Riflessione sulla Terza Domenica del tempo ordinario. Don Pietro

Gesù dà inizio alla sua missione.

Non la inizia a Gerusalemme, ma in Galilea. Gerusalemme era un centro prestigioso al livello politico, religioso, sacrale. A Gerusalemme c'era il Tempio, cerano  i Sacerdoti, i Capi, le folle.

Gesù invece inizia la sua missione in Galilea. La Galilea costituiva la periferia geografica e umana della Nazione ebraica. Era una zona che non godeva di buona reputazione,  non c'erano autorità e non c'erano persone influenti.

Ora, umanamente parlando, la scelta di Gesù appare poco saggia, improduttiva. Ma  Gesù si lascia condurre in tutto solo dallo Spirito, non da opportunità umane.

Le parole che Gesù nella sinagoga di Nazareth   sono un po' il suo  discorso della corona, e in esso Gesù espone il suo programma.

Nel suo primo annuncio -evangelo-  Gesù  si presenta come:
-liberatore di quanti  il male tiene prigionieri.
Si presenta come:
- la luce per chi è nelle tenebre della menzogna.
 Si presenta come:
 il perdono per i perduti e i falliti, come presenza risanatrice per i feriti.
 Il suo discorso suscita molto stupore in effetti  si  rimane sorpresi per quello che Gesù non dice.  Infatti non dice ai presenti:  mi raccomando frequentate le funzioni religiose, recitate  molte preghiere, fate frequenti pellegrinaggi, costruite belle  immagini sacre, date vita a  comunità potenti, ricche, efficienti. Neppure esorta  a tenere  in sospetto il proprio corpo, a fare  lunghe penitenze, digiuni e sacrifici, come anche non dice di imporre la religione con la forza o di fare  guerre in nome di Dio.

Invece a  Nazareth  Gesù dice:
-Dio vi guarda con tenerezza e simpatia, vi ama, ha tempo per voi, si prende cura di voi.
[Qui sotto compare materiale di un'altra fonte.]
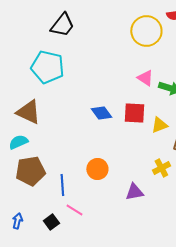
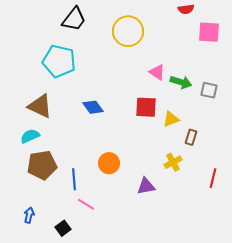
yellow circle: (146, 31) -> (128, 31), moved
blue diamond: (101, 113) -> (93, 107), moved
black square: (51, 222) -> (63, 228), moved

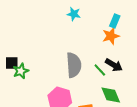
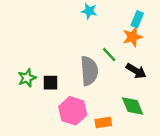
black square: (12, 63) -> (50, 83), moved
green line: (100, 70) -> (109, 54), moved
Ancora Gesù dice:
-cercate di essere   felici, vivete in semplicità in , letizia e in concordia.
 Ancora dice:
 - condividete ciò che avete, perdonatevi vicendevolmente, rispondete al male con il bene, fate vincere la vita, non la morte. Amate i maltrattati, siate seri: sorridete!
 Liberate i prigionieri!  Cercate il regno di Dio che al Padre vostro e mio sta più a cuore della Chiesa.

Nella sinagoga di Nazareth Gesù suscita meraviglia anche  perché non compierti opere straordinarie.  E questo  suscita anche  la rabbia dei Nazareni, perché sconvolge ogni buon senso religioso.